#### Your objective
With the pictures left out, retype exactly the lines below starting at the line that contains "A parkade impact" and ending at the line that contains "MANAGE MY PREFERENCES".

#### Records for this exercise
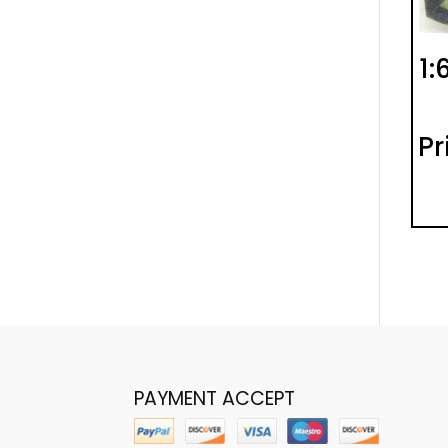
1:
Pr
PAYMENT ACCEPT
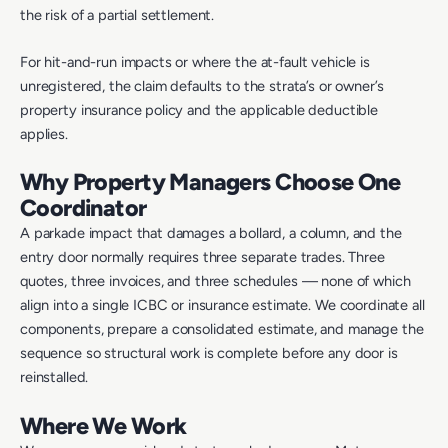
the risk of a partial settlement.
For hit-and-run impacts or where the at-fault vehicle is
unregistered, the claim defaults to the strata’s or owner’s
property insurance policy and the applicable deductible
applies.
Why Property Managers Choose One
Coordinator
A parkade impact that damages a bollard, a column, and the
entry door normally requires three separate trades. Three
quotes, three invoices, and three schedules — none of which
align into a single ICBC or insurance estimate. We coordinate all
components, prepare a consolidated estimate, and manage the
sequence so structural work is complete before any door is
reinstalled.
Where We Work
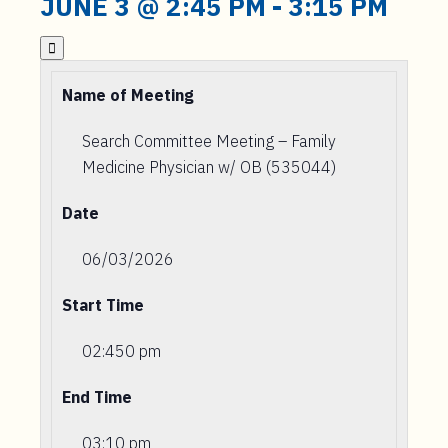
JUNE 3 @ 2:45 PM
-
3:15 PM

Name of Meeting
Search Committee Meeting – Family
Medicine Physician w/ OB (535044)
Date
06/03/2026
Start Time
02:450 pm
End Time
03:10 pm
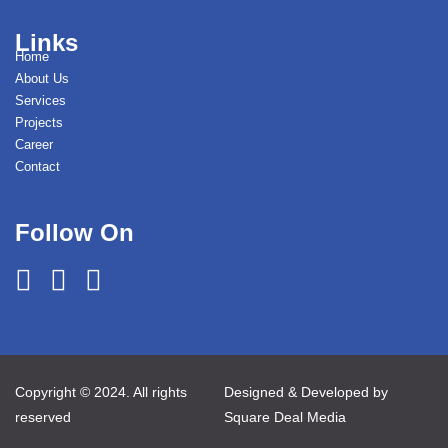
Links
Home
About Us
Services
Projects
Career
Contact
Follow On
Copyright © 2024. All rights
Designed & Developed by
reserved
Square Deal Media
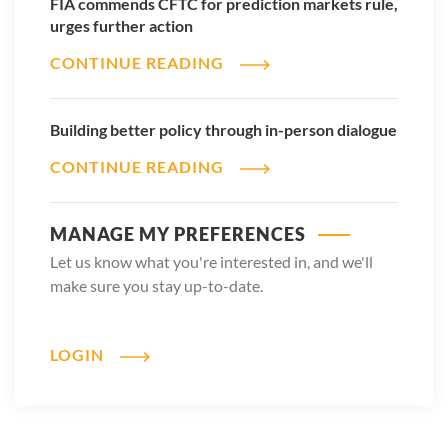
FIA commends CFTC for prediction markets rule,
urges further action
CONTINUE READING
Building better policy through in-person dialogue
CONTINUE READING
MANAGE MY PREFERENCES
Let us know what you're interested in, and we'll
make sure you stay up-to-date.
LOGIN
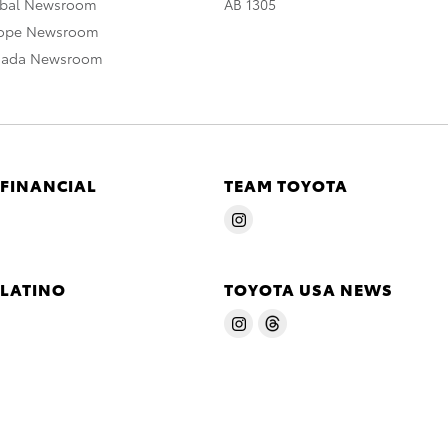
obal Newsroom
AB 1305
rope Newsroom
nada Newsroom
 FINANCIAL
TEAM TOYOTA
 LATINO
TOYOTA USA NEWS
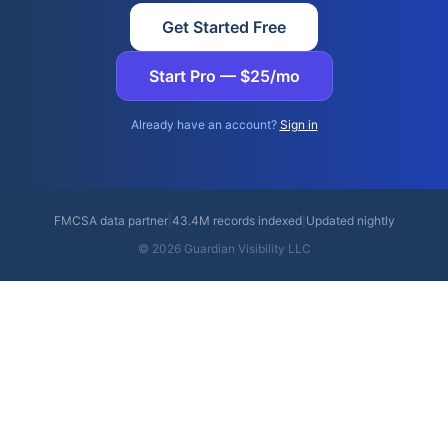
Get Started Free
Start Pro — $25/mo
Already have an account?
Sign in
FMCSA data partner
|
43.4M records indexed
|
Updated nightly
© 2026 Guardian Visibility LLC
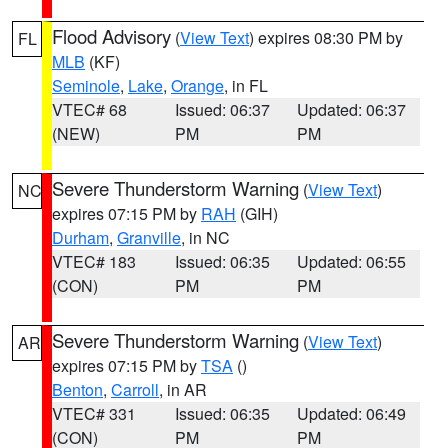
Flood Advisory
(
View Text
) expires 08:30 PM by
FL
MLB
(KF)
Seminole
,
Lake
,
Orange
, in FL
VTEC# 68
Issued: 06:37
Updated: 06:37
(NEW)
PM
PM
Severe Thunderstorm Warning
(
View Text
)
NC
expires 07:15 PM by
RAH
(GIH)
Durham
,
Granville
, in NC
VTEC# 183
Issued: 06:35
Updated: 06:55
(CON)
PM
PM
Severe Thunderstorm Warning
(
View Text
)
AR
expires 07:15 PM by
TSA
()
Benton
,
Carroll
, in AR
VTEC# 331
Issued: 06:35
Updated: 06:49
(CON)
PM
PM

#### Answer
A parkade impact that damages a bollard, a column, and the
entry door normally requires three separate trades. Three
quotes, three invoices, and three schedules — none of which
align into a single ICBC or insurance estimate. We coordinate all
components, prepare a consolidated estimate, and manage the
sequence so structural work is complete before any door is
reinstalled.
Where We Work
JUNE 3 @ 2:45 PM
-
3:15 PM

Name of Meeting
Search Committee Meeting – Family
Medicine Physician w/ OB (535044)
Date
06/03/2026
Start Time
02:450 pm
End Time
03:10 pm
Links
Home
About Us
Services
Projects
Career
Contact
Follow On
Copyright © 2024. All rights
Designed & Developed by
reserved
Square Deal Media
FIA commends CFTC for prediction markets rule,
urges further action
CONTINUE READING
Building better policy through in-person dialogue
CONTINUE READING
MANAGE MY PREFERENCES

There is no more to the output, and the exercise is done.